• _Input data_:
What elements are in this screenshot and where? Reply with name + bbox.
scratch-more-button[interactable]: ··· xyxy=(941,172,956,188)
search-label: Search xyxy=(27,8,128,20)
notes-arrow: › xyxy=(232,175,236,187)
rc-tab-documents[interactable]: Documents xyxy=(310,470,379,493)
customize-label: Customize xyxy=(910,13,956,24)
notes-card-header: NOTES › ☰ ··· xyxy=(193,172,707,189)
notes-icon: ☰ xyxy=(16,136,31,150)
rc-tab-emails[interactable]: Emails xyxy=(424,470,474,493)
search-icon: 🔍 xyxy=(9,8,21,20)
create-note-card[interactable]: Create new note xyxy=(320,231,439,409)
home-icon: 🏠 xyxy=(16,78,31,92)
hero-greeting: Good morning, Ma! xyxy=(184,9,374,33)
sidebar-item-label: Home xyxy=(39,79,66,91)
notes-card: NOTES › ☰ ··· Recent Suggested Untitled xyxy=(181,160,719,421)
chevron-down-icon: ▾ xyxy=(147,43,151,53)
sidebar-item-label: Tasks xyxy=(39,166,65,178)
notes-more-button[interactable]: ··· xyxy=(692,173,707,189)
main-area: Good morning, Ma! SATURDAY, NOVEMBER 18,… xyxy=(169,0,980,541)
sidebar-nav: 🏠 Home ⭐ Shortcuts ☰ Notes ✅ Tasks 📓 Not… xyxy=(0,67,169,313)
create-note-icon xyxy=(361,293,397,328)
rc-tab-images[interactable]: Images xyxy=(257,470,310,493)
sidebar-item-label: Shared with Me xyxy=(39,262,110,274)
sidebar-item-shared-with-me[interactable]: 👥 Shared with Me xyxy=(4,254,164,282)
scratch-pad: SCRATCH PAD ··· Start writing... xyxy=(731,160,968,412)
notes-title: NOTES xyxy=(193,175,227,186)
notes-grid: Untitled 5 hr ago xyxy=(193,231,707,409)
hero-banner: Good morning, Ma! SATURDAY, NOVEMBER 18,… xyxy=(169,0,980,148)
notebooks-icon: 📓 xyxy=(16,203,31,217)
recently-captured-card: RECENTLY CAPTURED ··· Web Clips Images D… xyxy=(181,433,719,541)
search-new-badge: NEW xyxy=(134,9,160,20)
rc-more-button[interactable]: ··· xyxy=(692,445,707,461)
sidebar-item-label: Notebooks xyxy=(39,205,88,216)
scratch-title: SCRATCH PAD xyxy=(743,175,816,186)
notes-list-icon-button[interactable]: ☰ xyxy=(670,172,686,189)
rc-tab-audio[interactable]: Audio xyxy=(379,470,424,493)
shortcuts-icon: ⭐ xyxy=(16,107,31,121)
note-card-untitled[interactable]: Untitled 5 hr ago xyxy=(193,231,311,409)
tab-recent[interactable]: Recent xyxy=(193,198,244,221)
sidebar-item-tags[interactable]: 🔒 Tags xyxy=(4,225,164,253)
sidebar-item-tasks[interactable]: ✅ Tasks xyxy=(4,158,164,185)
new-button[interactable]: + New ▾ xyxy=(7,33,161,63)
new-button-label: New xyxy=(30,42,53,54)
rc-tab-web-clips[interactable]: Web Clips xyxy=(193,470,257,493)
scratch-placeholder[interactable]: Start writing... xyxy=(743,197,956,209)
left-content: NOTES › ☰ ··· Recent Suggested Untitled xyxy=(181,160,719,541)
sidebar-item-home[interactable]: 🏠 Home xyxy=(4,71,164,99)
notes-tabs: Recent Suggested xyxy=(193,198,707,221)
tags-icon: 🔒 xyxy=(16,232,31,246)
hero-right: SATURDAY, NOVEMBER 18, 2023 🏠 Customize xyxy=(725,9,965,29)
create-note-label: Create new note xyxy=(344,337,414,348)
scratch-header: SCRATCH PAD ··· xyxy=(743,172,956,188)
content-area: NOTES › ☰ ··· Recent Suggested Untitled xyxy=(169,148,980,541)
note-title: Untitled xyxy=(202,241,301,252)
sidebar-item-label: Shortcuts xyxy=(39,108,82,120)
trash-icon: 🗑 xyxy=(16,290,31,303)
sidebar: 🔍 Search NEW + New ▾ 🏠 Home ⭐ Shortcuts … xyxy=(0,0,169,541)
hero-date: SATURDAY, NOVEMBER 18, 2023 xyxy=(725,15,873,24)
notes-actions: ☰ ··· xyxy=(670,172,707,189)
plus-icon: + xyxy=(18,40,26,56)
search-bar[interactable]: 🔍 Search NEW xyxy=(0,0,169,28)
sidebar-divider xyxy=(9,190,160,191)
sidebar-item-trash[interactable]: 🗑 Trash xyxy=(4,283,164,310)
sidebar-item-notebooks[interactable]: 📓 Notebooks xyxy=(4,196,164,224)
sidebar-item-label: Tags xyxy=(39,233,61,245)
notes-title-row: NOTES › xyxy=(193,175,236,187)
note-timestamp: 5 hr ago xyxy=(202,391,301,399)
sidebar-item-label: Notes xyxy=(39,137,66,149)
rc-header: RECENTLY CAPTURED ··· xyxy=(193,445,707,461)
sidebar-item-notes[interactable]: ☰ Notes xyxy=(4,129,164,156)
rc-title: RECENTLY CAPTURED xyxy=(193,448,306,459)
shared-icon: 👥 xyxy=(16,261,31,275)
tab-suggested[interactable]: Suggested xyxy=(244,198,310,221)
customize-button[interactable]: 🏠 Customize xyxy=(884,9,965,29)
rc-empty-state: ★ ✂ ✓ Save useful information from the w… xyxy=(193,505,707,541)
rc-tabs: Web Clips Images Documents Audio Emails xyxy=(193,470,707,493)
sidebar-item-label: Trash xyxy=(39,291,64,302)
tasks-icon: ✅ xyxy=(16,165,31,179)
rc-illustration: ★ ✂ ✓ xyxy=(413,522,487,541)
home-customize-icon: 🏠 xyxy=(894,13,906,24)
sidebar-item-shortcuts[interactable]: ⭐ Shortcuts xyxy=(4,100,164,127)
==
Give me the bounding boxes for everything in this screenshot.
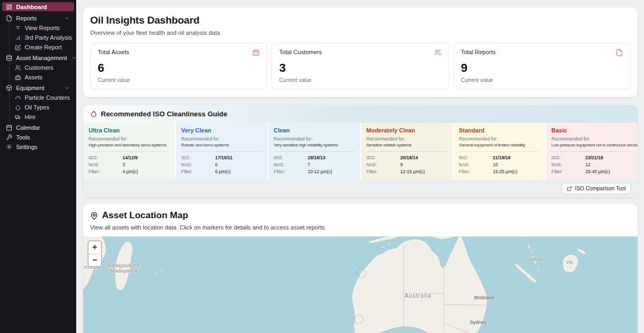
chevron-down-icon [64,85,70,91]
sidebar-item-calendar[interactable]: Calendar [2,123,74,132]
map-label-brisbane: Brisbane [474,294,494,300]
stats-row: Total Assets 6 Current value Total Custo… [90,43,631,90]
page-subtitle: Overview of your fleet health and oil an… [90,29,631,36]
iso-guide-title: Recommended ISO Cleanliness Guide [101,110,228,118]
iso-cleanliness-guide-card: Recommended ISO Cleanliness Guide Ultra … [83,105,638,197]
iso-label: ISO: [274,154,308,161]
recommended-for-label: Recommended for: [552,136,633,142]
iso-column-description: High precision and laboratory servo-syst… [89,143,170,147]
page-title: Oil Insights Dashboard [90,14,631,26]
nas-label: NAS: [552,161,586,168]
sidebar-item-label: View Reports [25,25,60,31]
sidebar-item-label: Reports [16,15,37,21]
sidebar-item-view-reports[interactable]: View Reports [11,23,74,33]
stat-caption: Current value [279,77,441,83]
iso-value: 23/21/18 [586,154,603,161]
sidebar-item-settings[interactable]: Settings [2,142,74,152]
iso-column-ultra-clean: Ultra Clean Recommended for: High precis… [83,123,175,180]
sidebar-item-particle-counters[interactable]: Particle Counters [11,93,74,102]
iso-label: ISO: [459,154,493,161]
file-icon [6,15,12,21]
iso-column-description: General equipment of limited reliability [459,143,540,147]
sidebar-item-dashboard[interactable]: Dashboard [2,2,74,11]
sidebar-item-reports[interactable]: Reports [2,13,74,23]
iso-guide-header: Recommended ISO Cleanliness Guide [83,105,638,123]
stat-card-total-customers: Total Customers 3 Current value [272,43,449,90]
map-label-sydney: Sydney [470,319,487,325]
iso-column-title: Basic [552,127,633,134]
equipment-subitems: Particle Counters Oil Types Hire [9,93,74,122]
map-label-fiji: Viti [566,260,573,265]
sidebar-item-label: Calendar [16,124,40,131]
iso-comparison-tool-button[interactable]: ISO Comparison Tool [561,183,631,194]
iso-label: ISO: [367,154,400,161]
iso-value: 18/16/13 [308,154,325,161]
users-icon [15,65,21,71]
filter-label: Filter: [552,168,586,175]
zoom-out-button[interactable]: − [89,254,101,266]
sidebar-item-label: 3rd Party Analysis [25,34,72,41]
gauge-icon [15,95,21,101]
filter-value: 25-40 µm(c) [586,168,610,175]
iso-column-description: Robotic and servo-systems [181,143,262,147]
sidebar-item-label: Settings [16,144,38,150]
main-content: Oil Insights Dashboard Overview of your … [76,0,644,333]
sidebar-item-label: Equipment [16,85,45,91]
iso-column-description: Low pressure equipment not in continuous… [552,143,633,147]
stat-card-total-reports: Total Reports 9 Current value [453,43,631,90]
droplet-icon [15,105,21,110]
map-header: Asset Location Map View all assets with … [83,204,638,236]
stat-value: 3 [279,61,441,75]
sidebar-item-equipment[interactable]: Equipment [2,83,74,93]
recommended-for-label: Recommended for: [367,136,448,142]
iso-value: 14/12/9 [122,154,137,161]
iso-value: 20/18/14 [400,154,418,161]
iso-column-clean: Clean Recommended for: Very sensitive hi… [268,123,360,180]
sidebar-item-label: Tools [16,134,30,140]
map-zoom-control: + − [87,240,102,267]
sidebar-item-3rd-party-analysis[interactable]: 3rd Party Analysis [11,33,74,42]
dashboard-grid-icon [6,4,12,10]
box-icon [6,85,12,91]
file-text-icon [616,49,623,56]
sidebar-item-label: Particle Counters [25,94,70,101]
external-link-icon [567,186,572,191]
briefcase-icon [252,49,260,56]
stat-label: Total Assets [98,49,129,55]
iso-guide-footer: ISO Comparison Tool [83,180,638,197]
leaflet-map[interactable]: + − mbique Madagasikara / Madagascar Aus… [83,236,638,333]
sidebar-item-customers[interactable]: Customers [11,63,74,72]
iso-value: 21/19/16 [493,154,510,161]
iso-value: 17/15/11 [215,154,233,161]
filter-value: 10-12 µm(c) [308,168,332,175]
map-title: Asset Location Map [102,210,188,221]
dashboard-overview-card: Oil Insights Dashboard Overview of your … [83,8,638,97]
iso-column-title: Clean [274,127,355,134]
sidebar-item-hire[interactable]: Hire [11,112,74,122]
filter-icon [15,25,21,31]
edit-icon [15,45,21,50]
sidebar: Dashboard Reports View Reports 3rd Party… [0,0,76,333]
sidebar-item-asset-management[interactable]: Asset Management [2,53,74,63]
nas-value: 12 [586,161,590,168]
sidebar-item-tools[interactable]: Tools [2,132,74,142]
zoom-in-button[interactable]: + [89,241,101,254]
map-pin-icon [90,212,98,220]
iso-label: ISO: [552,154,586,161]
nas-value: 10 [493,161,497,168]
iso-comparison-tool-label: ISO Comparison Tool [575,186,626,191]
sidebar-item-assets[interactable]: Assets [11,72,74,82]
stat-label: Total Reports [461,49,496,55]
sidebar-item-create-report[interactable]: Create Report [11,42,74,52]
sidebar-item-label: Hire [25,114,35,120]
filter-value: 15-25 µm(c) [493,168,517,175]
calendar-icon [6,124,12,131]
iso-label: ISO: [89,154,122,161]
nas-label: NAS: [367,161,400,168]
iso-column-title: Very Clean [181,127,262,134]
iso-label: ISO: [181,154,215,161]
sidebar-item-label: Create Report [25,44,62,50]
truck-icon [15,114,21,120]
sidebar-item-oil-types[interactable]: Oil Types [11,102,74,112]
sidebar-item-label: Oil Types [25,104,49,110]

• _Problem to work on_: Search the data for "Overview". Copy each line that has it.

• _Exercise response_:
page-subtitle: Overview of your fleet health and oil an… [90,29,631,36]
main-content: Oil Insights Dashboard Overview of your … [76,0,644,333]
dashboard-overview-card: Oil Insights Dashboard Overview of your … [83,8,638,97]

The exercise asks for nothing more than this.